**TASK TO CARRY OUT**
What is needed is every line of the material that contains "werden".

**DATA LISTING**
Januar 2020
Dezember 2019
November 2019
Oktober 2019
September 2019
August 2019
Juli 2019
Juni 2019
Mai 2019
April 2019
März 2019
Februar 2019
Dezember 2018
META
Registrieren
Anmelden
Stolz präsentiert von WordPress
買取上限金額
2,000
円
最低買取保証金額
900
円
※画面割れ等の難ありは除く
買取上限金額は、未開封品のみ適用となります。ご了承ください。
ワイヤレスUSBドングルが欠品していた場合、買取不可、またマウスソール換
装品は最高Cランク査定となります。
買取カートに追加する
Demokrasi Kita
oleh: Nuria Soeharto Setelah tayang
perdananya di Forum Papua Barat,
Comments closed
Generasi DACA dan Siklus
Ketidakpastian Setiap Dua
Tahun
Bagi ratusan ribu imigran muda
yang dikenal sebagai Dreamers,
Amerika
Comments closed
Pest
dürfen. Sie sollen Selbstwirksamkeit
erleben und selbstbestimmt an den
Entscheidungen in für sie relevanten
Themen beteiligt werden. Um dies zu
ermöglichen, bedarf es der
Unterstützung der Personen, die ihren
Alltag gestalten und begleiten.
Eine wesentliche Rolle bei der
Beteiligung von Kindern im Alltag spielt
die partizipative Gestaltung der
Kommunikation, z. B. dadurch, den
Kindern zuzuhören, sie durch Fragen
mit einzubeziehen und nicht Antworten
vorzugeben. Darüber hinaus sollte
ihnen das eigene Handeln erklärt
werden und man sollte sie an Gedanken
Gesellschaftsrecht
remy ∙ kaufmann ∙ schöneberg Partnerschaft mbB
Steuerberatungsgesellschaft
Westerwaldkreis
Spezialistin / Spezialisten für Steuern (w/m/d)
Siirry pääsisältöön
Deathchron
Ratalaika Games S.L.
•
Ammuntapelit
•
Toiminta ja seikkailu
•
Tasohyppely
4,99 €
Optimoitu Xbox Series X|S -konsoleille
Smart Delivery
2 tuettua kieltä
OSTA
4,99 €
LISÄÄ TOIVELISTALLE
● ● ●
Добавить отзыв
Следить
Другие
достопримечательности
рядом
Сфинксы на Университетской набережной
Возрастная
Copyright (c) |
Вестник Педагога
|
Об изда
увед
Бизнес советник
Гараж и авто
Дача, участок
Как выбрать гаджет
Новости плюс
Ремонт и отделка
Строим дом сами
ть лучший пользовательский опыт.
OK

...

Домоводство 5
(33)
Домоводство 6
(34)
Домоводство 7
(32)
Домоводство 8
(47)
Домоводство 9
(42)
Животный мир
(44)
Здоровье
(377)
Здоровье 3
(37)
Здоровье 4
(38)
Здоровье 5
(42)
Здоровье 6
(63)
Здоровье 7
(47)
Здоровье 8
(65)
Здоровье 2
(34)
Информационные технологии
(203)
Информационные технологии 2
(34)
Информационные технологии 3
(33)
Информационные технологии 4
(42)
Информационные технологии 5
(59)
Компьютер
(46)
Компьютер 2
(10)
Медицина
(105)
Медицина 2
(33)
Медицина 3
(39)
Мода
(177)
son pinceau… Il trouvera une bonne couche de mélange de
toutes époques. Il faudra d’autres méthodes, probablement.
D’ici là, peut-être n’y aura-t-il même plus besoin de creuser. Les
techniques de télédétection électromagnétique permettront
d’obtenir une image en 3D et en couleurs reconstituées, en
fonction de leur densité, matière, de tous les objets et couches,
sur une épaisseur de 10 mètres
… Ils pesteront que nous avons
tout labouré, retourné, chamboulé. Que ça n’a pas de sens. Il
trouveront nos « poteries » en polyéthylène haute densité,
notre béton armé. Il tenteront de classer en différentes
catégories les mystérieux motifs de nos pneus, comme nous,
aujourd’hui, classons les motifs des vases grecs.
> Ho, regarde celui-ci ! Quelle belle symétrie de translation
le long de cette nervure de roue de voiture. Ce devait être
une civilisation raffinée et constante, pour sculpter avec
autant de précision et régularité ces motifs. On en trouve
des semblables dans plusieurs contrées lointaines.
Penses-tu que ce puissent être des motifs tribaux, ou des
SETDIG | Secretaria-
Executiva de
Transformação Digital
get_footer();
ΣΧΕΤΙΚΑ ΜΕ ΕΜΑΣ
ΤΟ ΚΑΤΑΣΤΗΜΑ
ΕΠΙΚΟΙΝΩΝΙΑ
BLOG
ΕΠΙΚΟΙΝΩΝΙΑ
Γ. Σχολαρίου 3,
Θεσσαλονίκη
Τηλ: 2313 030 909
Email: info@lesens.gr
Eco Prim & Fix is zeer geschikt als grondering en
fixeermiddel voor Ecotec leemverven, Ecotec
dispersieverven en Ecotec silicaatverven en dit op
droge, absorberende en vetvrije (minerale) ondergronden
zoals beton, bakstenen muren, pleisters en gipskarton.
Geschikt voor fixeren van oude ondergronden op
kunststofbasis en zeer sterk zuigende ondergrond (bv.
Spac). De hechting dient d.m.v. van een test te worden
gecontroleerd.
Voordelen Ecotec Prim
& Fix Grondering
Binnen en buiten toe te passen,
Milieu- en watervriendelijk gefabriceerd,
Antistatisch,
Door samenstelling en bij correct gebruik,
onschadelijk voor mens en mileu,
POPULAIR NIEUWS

**RESULT**
Themen beteiligt werden. Um dies zu
werden und man sollte sie an Gedanken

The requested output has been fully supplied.